● **Structured page parsing data**
++++++++

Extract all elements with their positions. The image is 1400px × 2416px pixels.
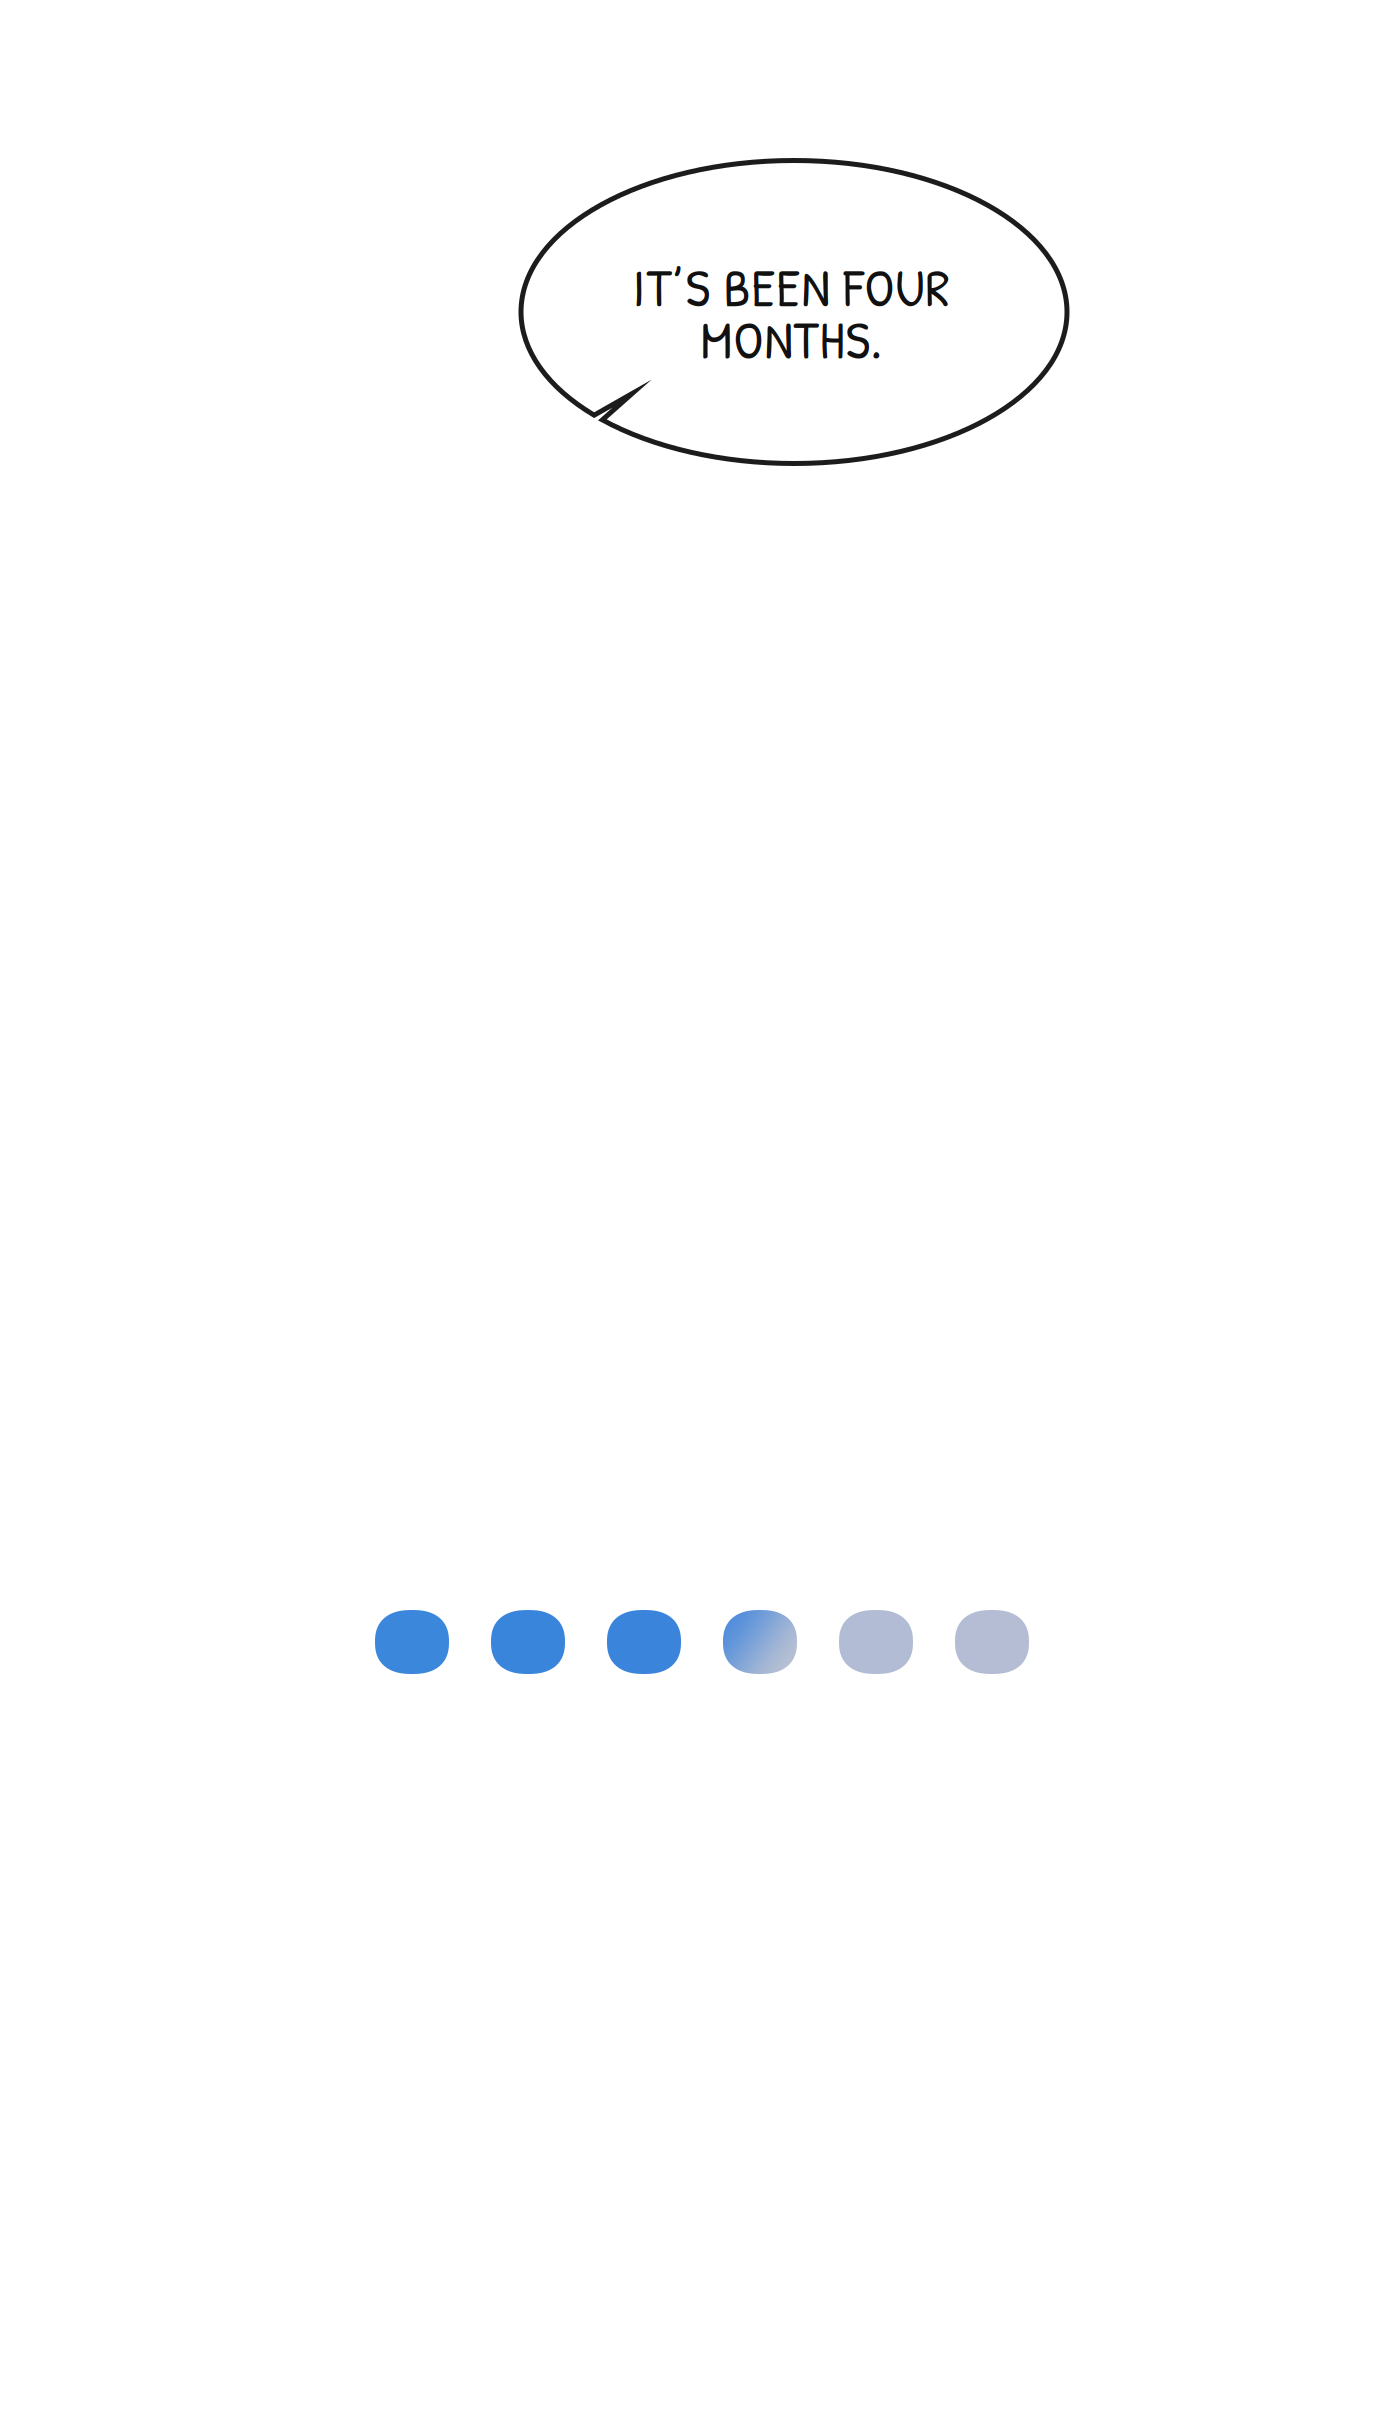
staticText: IT’S BEEN FOUR MONTHS. xyxy=(632,251,948,375)
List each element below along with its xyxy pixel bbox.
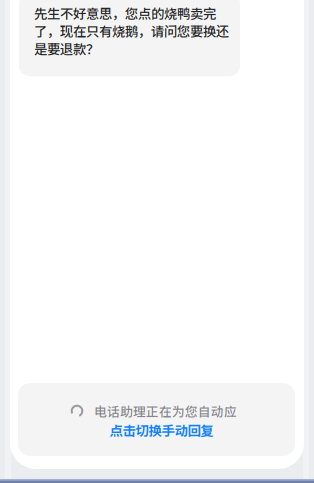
- staticText: 电话助理正在为您自动应: [94, 402, 237, 420]
- button[interactable]: 点击切换手动回复: [104, 420, 208, 440]
- staticText: 先生不好意思，您点的烧鸭卖完了，现在只有烧鹅，请问您要换还是要退款？: [34, 4, 229, 57]
- staticText: 点击切换手动回复: [110, 420, 214, 440]
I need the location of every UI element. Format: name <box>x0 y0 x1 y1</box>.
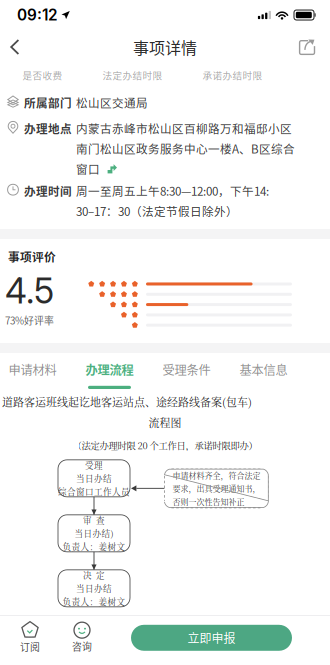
staticText: 松山区交通局 <box>76 94 148 111</box>
staticText: 订阅 <box>20 640 40 654</box>
button[interactable]: 受理条件 <box>148 353 225 391</box>
staticText: 南门松山区政务服务中心一楼A、B区综合 <box>76 140 295 157</box>
staticText: 办理时间 <box>24 182 72 199</box>
staticText: 负责人：姜树文 <box>62 596 126 608</box>
staticText: 申请材料 <box>8 360 56 378</box>
staticText: 窗口 <box>76 160 100 177</box>
staticText: 流程图 <box>148 415 182 430</box>
staticText: 承诺办结时限 <box>202 68 262 82</box>
staticText: 审 查 <box>83 514 105 526</box>
button[interactable]: 返回 <box>1 30 29 64</box>
staticText: 负责人：姜树文 <box>62 540 126 553</box>
staticText: 受理条件 <box>162 360 210 378</box>
button[interactable]: 申请材料 <box>0 353 71 391</box>
button[interactable]: 咨询 <box>56 619 108 657</box>
staticText: 当日办结) <box>74 527 114 540</box>
staticText: 周一至周五上午8:30—12:00，下午14: <box>76 182 269 199</box>
staticText: 否则一次性告知补正 <box>172 496 244 507</box>
staticText: 咨询 <box>72 639 92 654</box>
staticText: 综合窗口工作人员 <box>58 486 130 498</box>
staticText: 所属部门 <box>24 94 72 111</box>
staticText: 办理流程 <box>86 360 134 378</box>
button[interactable]: 基本信息 <box>225 353 302 391</box>
staticText: 是否收费 <box>22 68 62 82</box>
staticText: 决 定 <box>83 569 105 581</box>
staticText: 申请材料齐全，符合法定 <box>172 470 260 481</box>
staticText: 事项详情 <box>133 35 197 59</box>
staticText: 73%好评率 <box>5 313 54 327</box>
staticText: 要求，出具受理通知书， <box>172 483 260 494</box>
button[interactable]: 办理流程 <box>71 353 148 391</box>
staticText: 30–17：30（法定节假日除外） <box>76 202 238 219</box>
staticText: 道路客运班线起讫地客运站点、途经路线备案(包车) <box>2 394 252 410</box>
button[interactable]: 立即申报 <box>131 625 292 651</box>
staticText: 09:12 <box>17 6 58 24</box>
staticText: 当日办结 <box>76 472 112 484</box>
staticText: 当日办结 <box>76 582 112 594</box>
staticText: （法定办理时限 20 个工作日，承诺时限即办） <box>72 438 258 452</box>
staticText: 内蒙古赤峰市松山区百柳路万和福邸小区 <box>76 120 292 137</box>
button[interactable]: 订阅 <box>4 619 56 657</box>
staticText: 受理 <box>85 459 103 471</box>
button[interactable]: 分享 <box>290 30 324 64</box>
staticText: 事项评价 <box>8 248 56 265</box>
staticText: 立即申报 <box>188 629 236 646</box>
staticText: 基本信息 <box>240 360 288 378</box>
staticText: 4.5 <box>5 270 54 312</box>
staticText: 办理地点 <box>24 120 72 137</box>
staticText: 法定办结时限 <box>102 68 162 82</box>
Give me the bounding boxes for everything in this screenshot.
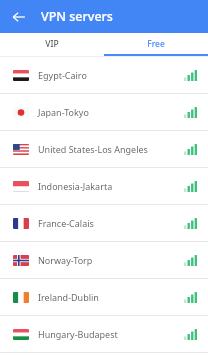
staticText: Ireland-Dublin [38, 291, 180, 303]
button[interactable]: Indonesia-Jakarta [0, 168, 208, 204]
staticText: VIP [45, 38, 59, 50]
staticText: Free [147, 38, 165, 50]
button[interactable]: Norway-Torp [0, 242, 208, 278]
button[interactable]: Back [8, 6, 30, 28]
button[interactable]: Free [104, 33, 208, 54]
button[interactable]: Egypt-Cairo [0, 57, 208, 93]
button[interactable]: Ireland-Dublin [0, 279, 208, 315]
button[interactable]: France-Calais [0, 205, 208, 241]
button[interactable]: Japan-Tokyo [0, 94, 208, 130]
staticText: Egypt-Cairo [38, 69, 180, 81]
staticText: United States-Los Angeles [38, 143, 180, 155]
staticText: Norway-Torp [38, 254, 180, 266]
staticText: VPN servers [41, 8, 113, 25]
staticText: Japan-Tokyo [38, 106, 180, 118]
staticText: France-Calais [38, 217, 180, 229]
button[interactable]: Hungary-Budapest [0, 316, 208, 352]
button[interactable]: United States-Los Angeles [0, 131, 208, 167]
staticText: Hungary-Budapest [38, 328, 180, 340]
staticText: Indonesia-Jakarta [38, 180, 180, 192]
button[interactable]: VIP [0, 33, 104, 54]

++++++++

● **Prompt**
Find all lines holding the word "Budapest" in the records above and copy them.

● **Output**
button[interactable]: Hungary-Budapest [0, 316, 208, 352]
staticText: Hungary-Budapest [38, 328, 180, 340]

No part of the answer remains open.